Today, 4,000 Londoners will go to Wembley Stadium to watch an FA Cup semi final between Leicester City and Southampton. All will be either “key workers” or residents of Brent and they will fill just a small fraction of the huge venue’s 90,000 seats. But their attendance will be historic – and for more than one reason.
It’s headline significance is its part in a government trial for taking England further out of lockdown. But along with being the first to attend a Wembley event for more than a year, those 4,000 people will also be the first to enter the ground by way of the Olympic Steps, a brand new addition to the stadium’s surrounding architecture and public realm.
I went on a site visit to the steps on Thursday. They form the last part of a large and long overhaul of the pedestrian avenue called Olympic Way – though widely known, especially among football fans, as “Wembley Way”.
The new steps replace the “pedway” bridge over coach and car parking space that had formed the final part of the route between Wembley Park station and Wembley Stadium since the 1970s. Olympic Way as a whole had carried millions of spectators to thousands of Wembley events following its construction in 1948 – mostly to the old “Twin Towers” Wembley prior to its demolition from 2002.
Why was “Wembley Way” officially Olympic Way? Because it was constructed for the 1948 London Olympics. The stadium at Wembley – known in those days as the Empire Stadium – hosted many of the Games events. They were the first Games to be held after after World War II, and the lesser known story of Olympic Way has strong and revealing connections with that conflict’s immediate aftermath in London.

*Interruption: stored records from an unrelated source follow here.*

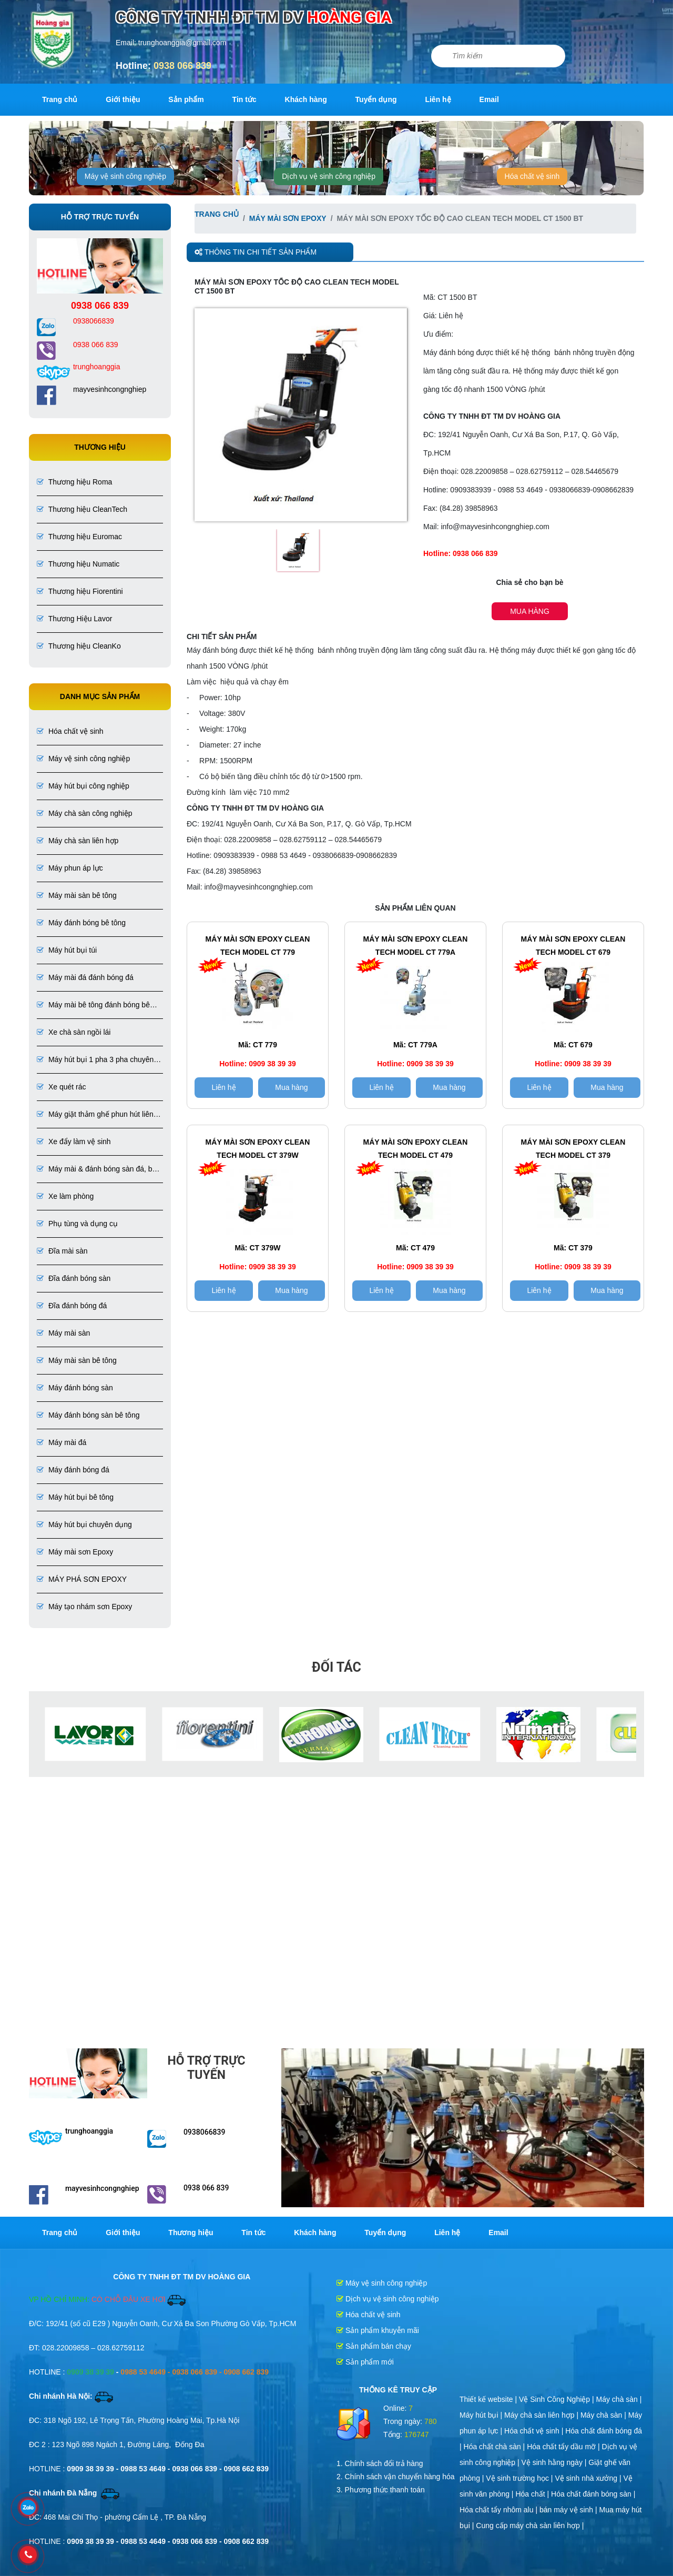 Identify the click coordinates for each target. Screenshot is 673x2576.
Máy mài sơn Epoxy (75, 1552)
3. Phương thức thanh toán (380, 2490)
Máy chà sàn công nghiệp (84, 813)
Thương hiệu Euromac (79, 536)
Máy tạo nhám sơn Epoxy (84, 1606)
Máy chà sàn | (619, 2399)
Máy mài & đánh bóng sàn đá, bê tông (96, 1170)
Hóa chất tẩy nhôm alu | (499, 2510)
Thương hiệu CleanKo (79, 646)
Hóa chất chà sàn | (495, 2446)
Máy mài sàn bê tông (77, 895)
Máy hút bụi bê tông (75, 1497)
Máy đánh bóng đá (73, 1470)
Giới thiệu (123, 99)
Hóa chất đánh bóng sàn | (593, 2494)
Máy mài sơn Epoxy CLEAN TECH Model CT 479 (415, 1148)
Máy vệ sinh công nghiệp (125, 176)
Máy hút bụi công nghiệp (83, 786)
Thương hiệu (190, 2232)
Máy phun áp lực (70, 868)
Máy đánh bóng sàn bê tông (88, 1415)
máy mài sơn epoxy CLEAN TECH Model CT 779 (258, 945)
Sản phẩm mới (365, 2362)
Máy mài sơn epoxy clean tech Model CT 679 (573, 945)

Although the war was over, there were still German prisoners of war (PoWs) held in Britain. Wartime fatalities and the continuing call of the armed forces meant there was a labour shortage too. It was decided that Britain’s German captives would be used to clear up the rubbish of the Games, but the plan triggered opposition. One newspaper said the use of a “slave squad” before the eyes of foreign visitors would make the country look bad.
So instead PoWs swelled the workforce building the infrastructure that served the stadium, Olympic Way included – a more dignified and constructive form of work in advance of the event. The BBC told that story in more detail back in 2010.
The new Olympic Steps, built by developer Quintain in a joint project with Brent Council, come at the end of the new Olympic Way, which is itself part of the much larger redevelopment of the land around Wembley with housing, shops and more. It’s a continuation of a process with the new stadium, opened in 2007, at its heart.
I enjoyed my trip to Wembley. It was great to be out and about in the city and to visit a scene of renewal at one of London’s great locations. And it was pleasurable to listen to Julian Tollast, Quintain’s head of masterplanning and design, talking about his contribution. He described it as, for him, “the culmination of 16 years’ work”.
Tollast said that when he joined Quintain in 2005, there were three big Wembley tasks before him: sorting out the parking, sorting out the retail and sorting out the pedway. Having replaced the latter, Tollast feels “we have liberated a new piece of public realm which is bigger than the football pitch inside the stadium. I think it will become the new gathering point outside Wembley”.
To my inexpert eye, the steps – there are 48 of them – neatly combine the virtues of functionality and simple elegance. Lifts have been installed for visitors who will need them – the ramps were on the steep side for wheelchairs – and a public open space has been created at the foot of them. Tollast said the steps are also not bad for sitting on. They will be a good place from which to watch events held in the new Olympic Way public space.
The 1948 Olympics were part of London’s post-war recovery. Now, as the city strives to recover from the pandemic, perhaps its biggest trauma since the war, the Olympic Steps say London is regenerating once more.